Шрифт:
Интервал:
Закладка:
Попробуем теперь, вслед за Фонаги, сформулировать значение ментализации, а затем вновь обратимся к клиническому материалу.
1. Ментализация позволяет ребенку рассматривать действия других людей как осмысленные, благодаря приписыванию мыслей и чувств. В результате действия окружающих становятся предсказуемыми, что уменьшает зависимость от них. Это важный компонент процесса индивидуации.
2. Ментализация позволяет различать внешнюю и внутреннюю правду: тот факт, что некто ведет себя так-то и так-то не означает, что дело обстоит именно так. Это становится особенно важным в условиях травмы или плохого обращения и помогает ребенку психологически выжить. В этом случае ребенок способен манипулировать психическими репрезентациями, делая человеческий мир более понятным для себя. Так, если ребенок способен приписать отвергающее поведение матери ее плохому настроению, а не своему плохому поведению, то он будет в состоянии защититься от хронической травматизации своей самооценки.

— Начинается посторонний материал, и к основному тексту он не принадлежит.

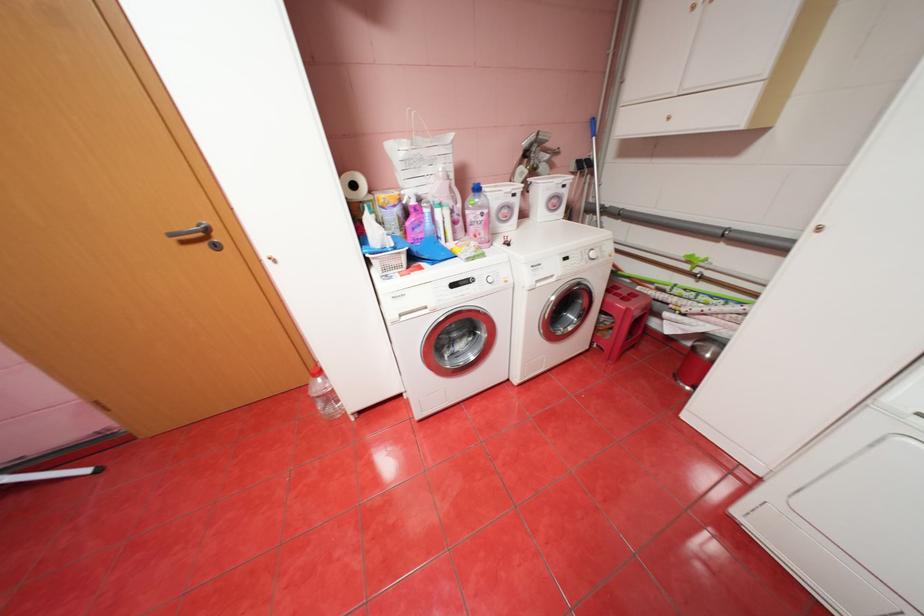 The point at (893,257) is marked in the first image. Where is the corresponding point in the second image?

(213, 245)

3. Без ясного представления о психическом состоянии другого коммуникация существенно обедняется: в эффективной коммуникации говорящий должен постоянно учитывать точку зрения своего партнера.
4. Ментализация позволяет переживать жизнь как более осмысленную, путем интеграции внешнего и внутреннего. Ребенок обнаруживает образ себя в воображении своей матери как индивида, имеющего мысли и чувства. Этот образ интернализуется, и вокруг него может возникнуть собственное центральное ощущение своего Я. Ментализация обеспечивает тем самым большую независимость ребенка от матери.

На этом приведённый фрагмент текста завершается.